Beberapa contoh spesifik dari jenis efek samping ini misalnya:
ü  Depresi respirasi pada pasien-pasien bronkitis berat yang menerima pengobatan dengan morfin atau benzodiazepin.
ü  Hipotensi yang terjadi pada stroke, infark miokard atau kegagalan ginjal pada pasien yang menerima obat antihipertensi dalam dosis terlalu tinggi.
ü  Bradikardia pada pasien-pasien yang menerima digoksin dalam dosis terlalu tinggi.
ü  Palpitasi pada pasien asma karena dosis teofilin yang terlalu tinggi.
ü  Hipoglikemia karena dosis antidiabetika terlalu tinggi.
ü  Perdarahan yang terjadi pada pasien yang sedang menerima pengobatan dengan warfarin, karena secara bersamaan juga minum aspirin.
Semua pasien mempunyai risiko untuk mendapatkan efek samping karena dosis yang terlalu tinggi ini, dan upaya pencegahan dapat dilakukan dengan memberikan perhatian khusus terhadap kelompok-kelompok pasien dengan risiko tinggi tadi (penurunan fungsi ginjal, penurunan fungsi hepar, bayi dan usia lanjut). Selain itu riwayat pasien dalam pengobatan yang mengarah ke kejadian efek samping juga perlu diperhatikan.

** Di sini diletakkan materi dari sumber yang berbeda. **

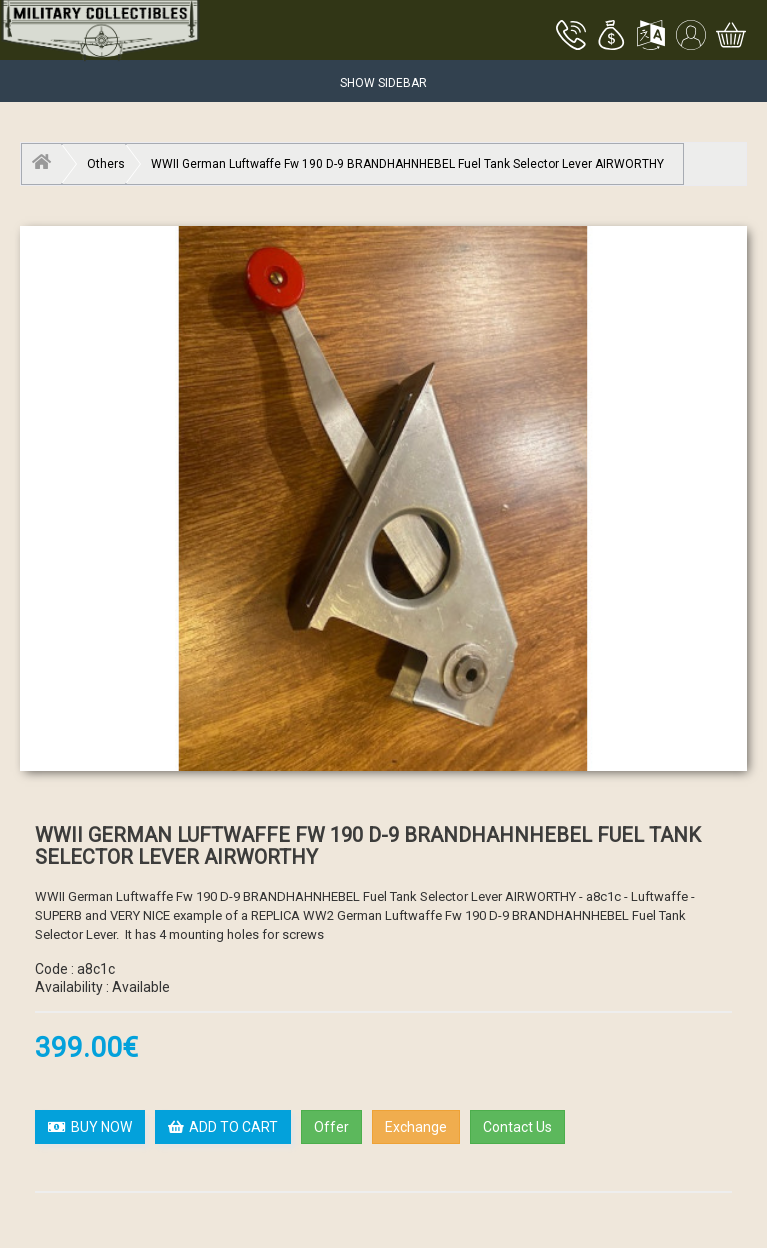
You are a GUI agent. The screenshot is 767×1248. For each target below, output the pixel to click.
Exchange (416, 1127)
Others (106, 164)
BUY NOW (90, 1127)
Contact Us (517, 1127)
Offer (331, 1127)
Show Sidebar (383, 83)
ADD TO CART (223, 1127)
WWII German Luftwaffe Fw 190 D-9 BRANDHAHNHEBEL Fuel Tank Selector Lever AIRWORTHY (407, 164)
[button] (611, 37)
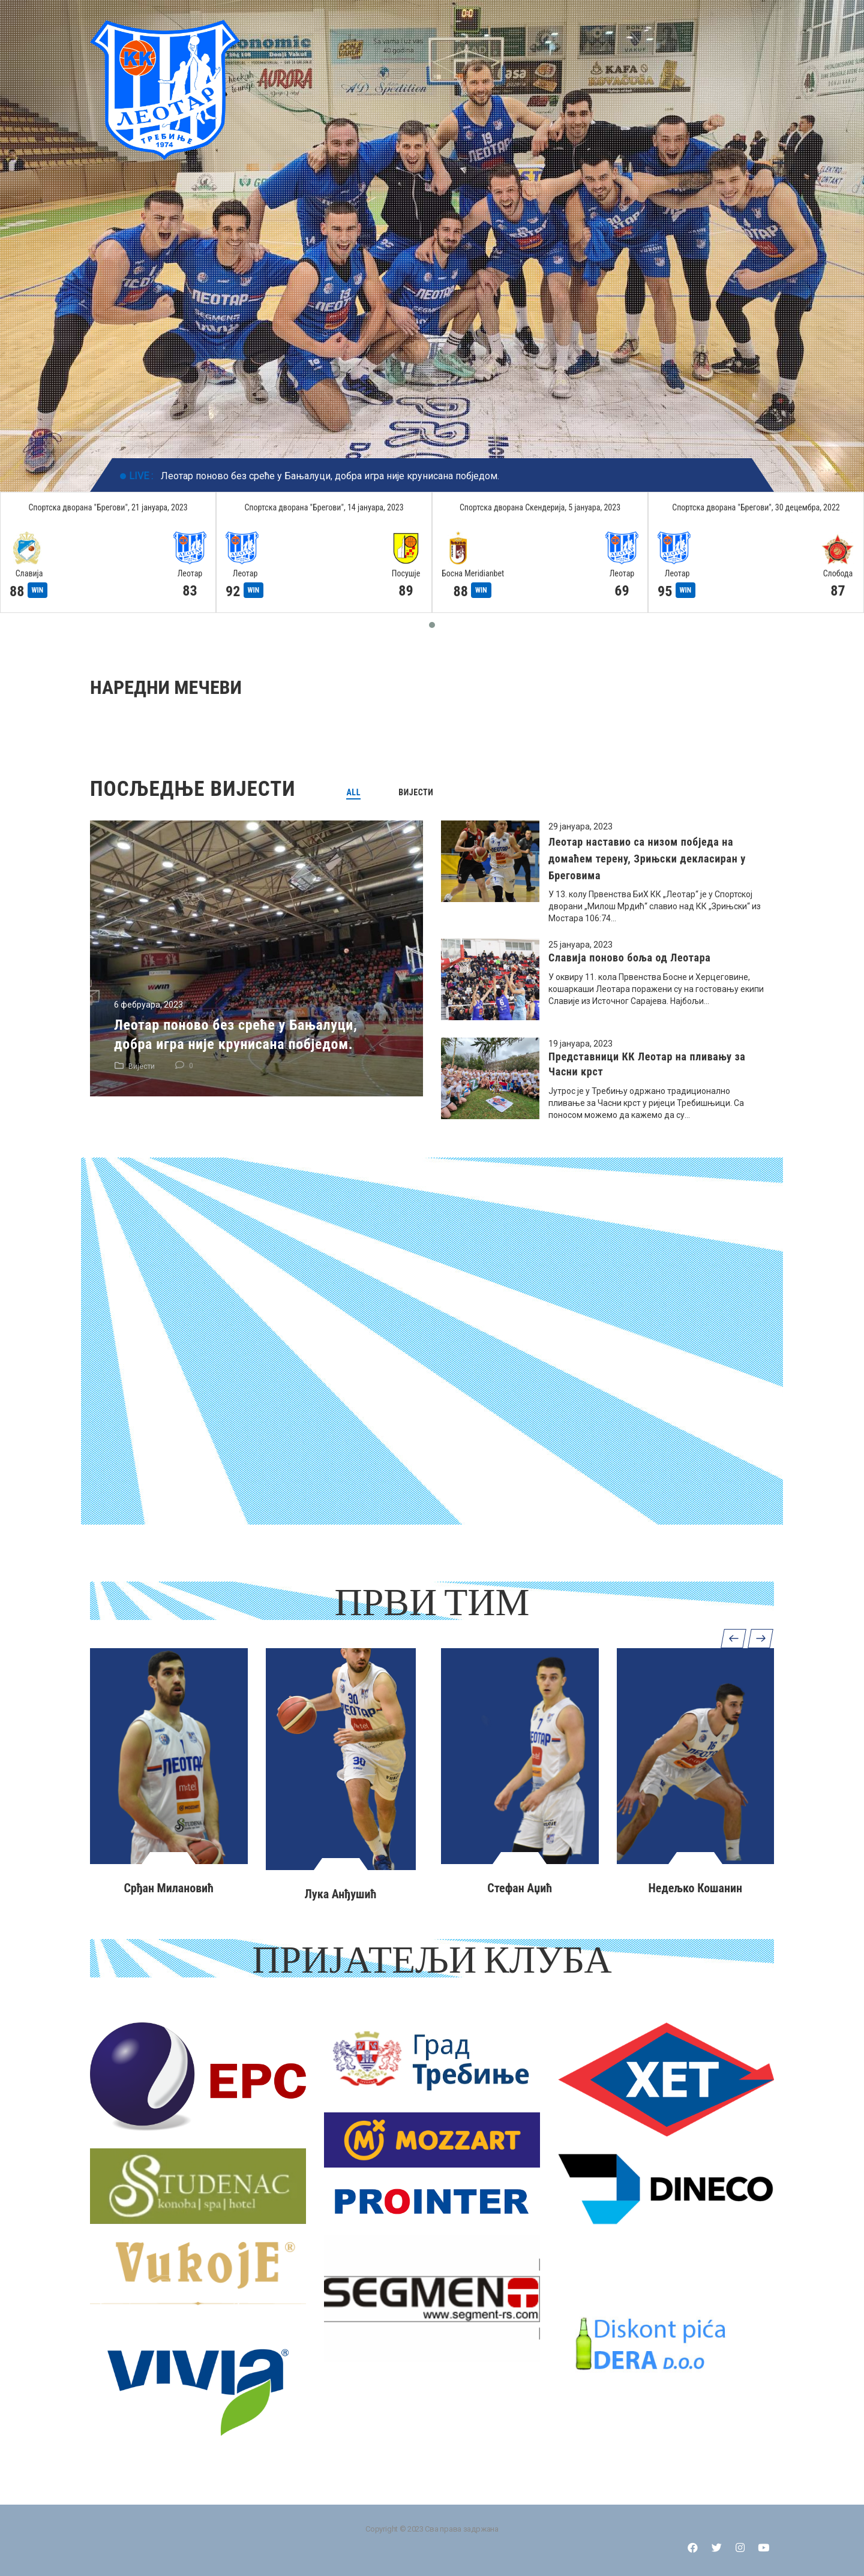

Efek samping yang tidak berupa efek farmakologik utama

Efek-efek samping yang berbeda dari efek farmakologik utamanya, untuk sebagian besar obat umumnya telah dapat diperkirakan berdasarkan penelitian-penelitian yang telah dilakukan secara sistematik sebelum obat mulai digunakan untuk pasien. Efek-efek ini umumnya dalam derajad ringan namun angka kejadiannya bisa cukup tinggi. Sedangkan efek samping yang lebih jarang dapat diperoleh dari laporan-laporan setelah obat dipakai dalam populasi yang lebih luas. Data efek samping berbagai obat dapat ditemukan dalam buku-buku standard, umumnya lengkap dengan perkiraan angka kejadiannya. Sebagai contoh misalnya:
1.      Iritasi lambung yang menyebabkan keluhan pedih, mual dan muntah pada obat-obat kortikosteroid oral, analgetika-antipiretika, teofilin, eritromisin, rifampisin, dll.
2.      Rasa ngantuk (drowsiness) setelah pemakaian antihistaminika untuk anti mabok perjalanan (motion sickness).
3.      Kenaikan enzim-enzim transferase hepar karena pemberian rifampisin.
4.      Efek teratogenik obat-obat tertentu sehingga obat tersebut tidak boleh diberikan pada wanita hamil.
5.      Penghambatan agregasi trombosit oleh aspirin, sehingga memperpanjang waktu pendarahan.
6.      Ototoksisitas karena kinin/kinidin, dsb.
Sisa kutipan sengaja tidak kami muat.